P.S. yes i do have a new CPU. It's quite powerful and i'm having way too much fun with it :)

florianhartig commented 3 years ago

Hi @Istalan ... sorry, I just saw that you posted this, if I had read this before our discussion today would have been much better informed on my side :p

Yes, the df is quite well known, but to be honest I hadn't realised that df.residuals counts 1df for the RE only, and what effects this has on the test.

I just had a look but didn't find any useful implementations of df in R that would apply across a range of models, although https://bmcmedresmethodol.biomedcentral.com/articles/10.1186/s12874-015-0026-x suggests that e.g.

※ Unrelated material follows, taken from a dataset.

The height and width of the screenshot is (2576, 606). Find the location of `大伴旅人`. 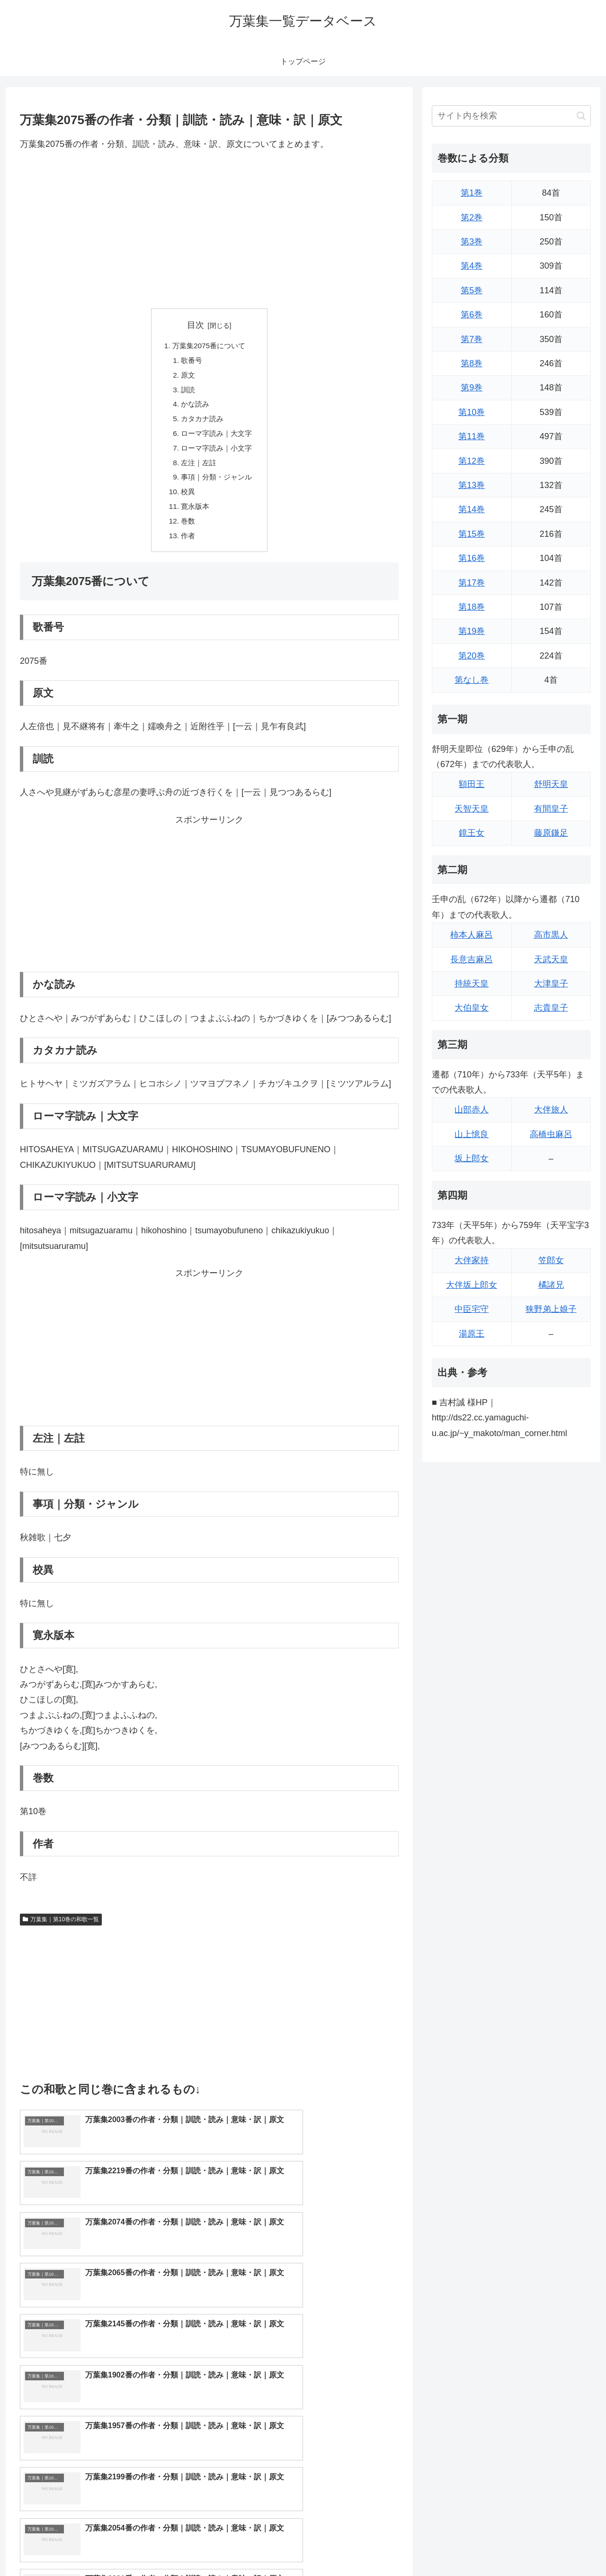 大伴旅人 is located at coordinates (551, 1109).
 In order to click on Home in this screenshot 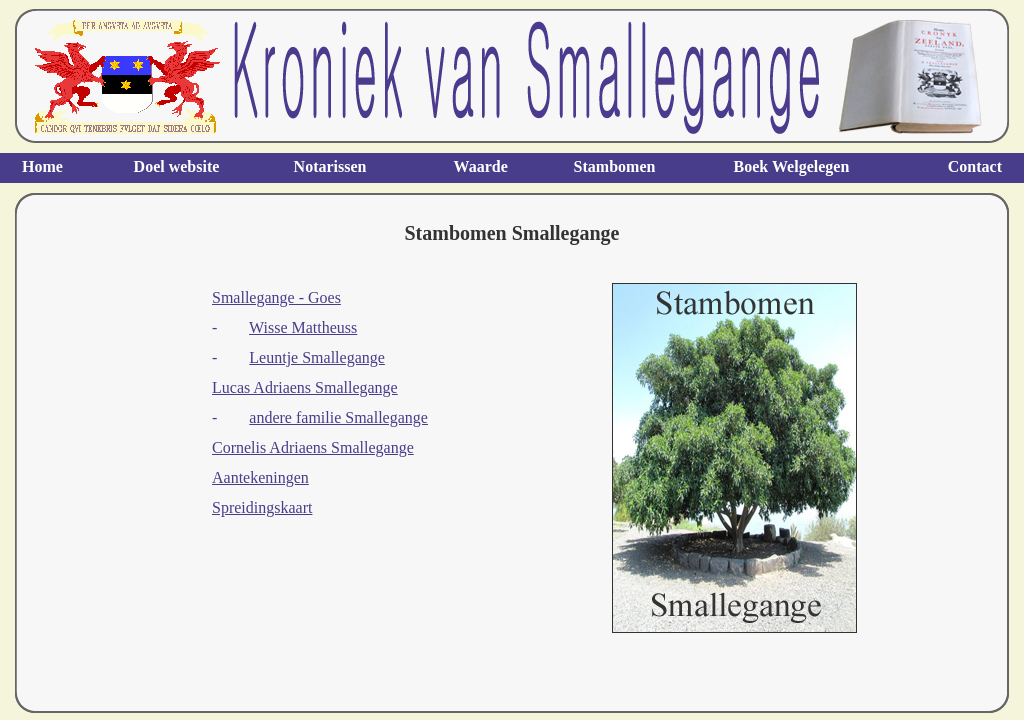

Satterthwaite is still useful, although they recommend the betwee-within method.

Again, as we discussed, I would much prefer something that can be extracted for all model classes, or ideally only from simulations, rather than a specific solution

florianhartig commented 3 years ago

Just to add on this - I wonder why all implementations of Satterthwaite in R are restricted to LMMs, when the approximation also holds for GLMMs (as the article suggests)

florianhartig commented 3 years ago

OK, but on the practical side, this is implemented, so the only thing to be checked is that this is identical to existing tests in performance etc.